Am Feldrand saß eine Krähe, die mal hier, mal da herumpickte. Sie flog nicht auf, als ich näher kam. Ich ging langsam und sie machte ein paar Hüpfer von mir weg. Als ich an ihr vorbei ging, sahen wir uns an und ich sah die Angst in ihren Augen. Offensichtlich konnte sie nicht fliegen. Im Weitergehen dachte ich darüber nach, ob und wie ich ihr helfen könne. Sie einfangen und zum Tierarzt bringen? Aber beim Einfangen würde ich ihr noch mehr Angst machen und es vielleicht auch gar nicht schaffen, sie zu greifen. Zum Tierarzt könnte ich sie erst morgen bringen, weil ja Sonntag war. Und wie sollte ich sie zu Hause unterbringen und vor der Katze schützen? Ist es überhaupt richtig, mich in das Schicksal dieses Tieres einzumischen? Habe ich ihr Einverständnis? Würde ich ihr mit meiner Hilfe nicht vielleicht noch mehr Schaden zu fügen? Ich musste an ein lange zurückliegendes Ereignis denken: an der dänischen Nordseeküste fand ich eine offensichtlich kranke Möwe, die im Sand lag. Ich nahm sie auf und brachte sie in die Dünen. Der Freund, mit dem ich unterwegs war, rügte mich dafür. Er sagte, daß die Möwe am Strand von der Flut geholt worden wäre und das wäre sicher ein gnädigeres Ende für sie gewesen. Er hatte recht! Wieder so ein Beispiel von: Gut gemeint ist oft das Gegenteil von gut.
Ich unternahm also nichts und schaute mich im Weitergehen immer wieder nach ihr um. Obwohl ich meine Entscheidung, sie sich selbst zu überlassen, getroffen hatte, machte mich das alles traurig. Ich konnte nur die Helferwesen aus der Anderswelt um Unterstützung für sie bitten.

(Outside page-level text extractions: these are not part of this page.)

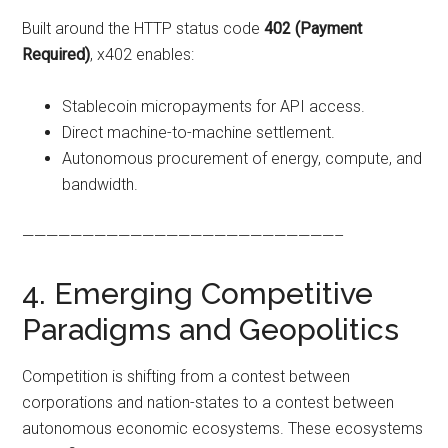
Built around the HTTP status code
402 (Payment
Required)
, x402 enables:
Stablecoin micropayments for API access.
Direct machine-to-machine settlement.
Autonomous procurement of energy, compute, and
bandwidth.
——————————————————————————–
4. Emerging Competitive
Paradigms and Geopolitics
Competition is shifting from a contest between
corporations and nation-states to a contest between
autonomous economic ecosystems. These ecosystems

Möglicherweise eine Hühnerkralle, die ich im Wald gefunden habe
Zum Thema Helfen: viele Menschen haben mittlerweile eine Patientenverfügung, was ich auch sinnvoll finde. Allerdings heißt das nicht, daß man sich daran hält. Wenn z. B. jemand tot umfällt, wird der Rettungsdienst gerufen und setzt einen Defibrillator ein, um den Menschen zu reanimieren. Oder hilfreiche Passanten versuchen sich in Herz-Druck-Massage. Erst viel später, im Krankenhaus, wird vielleicht mal in die Patientenverfügung geschaut, wo dann möglicherweise die Reanimation explizit ausgeschlossen wird. Ich habe als Krankenschwester einige Reanimationen an Patienten erlebt. Keiner hat danach das Bewusstsein wieder erlangt, auch wenn das Herz wieder angefangen hat zu schlagen. Eine Frau wurde im Urlaub reanimiert und kam dann zu uns in die Psychiatrie mit einem gewaltigen Hirnschaden. Sie konnte kaum sprechen und hatte ihr Gedächtnis verloren. Ich will nicht reanimiert werden. Ich habe auch keine Angst vor dem Tod. Ich weiß, daß es danach weitergeht, in einer anderen Dimension. Denn Energie geht nicht verloren.
Schachtelhalm, aus dem ich mir Tee mache. Der kann viel, unter anderem Aluminium aus dem Körper ausleiten und dabei helfen, kaputte Gelenkknorpel zu regenerieren.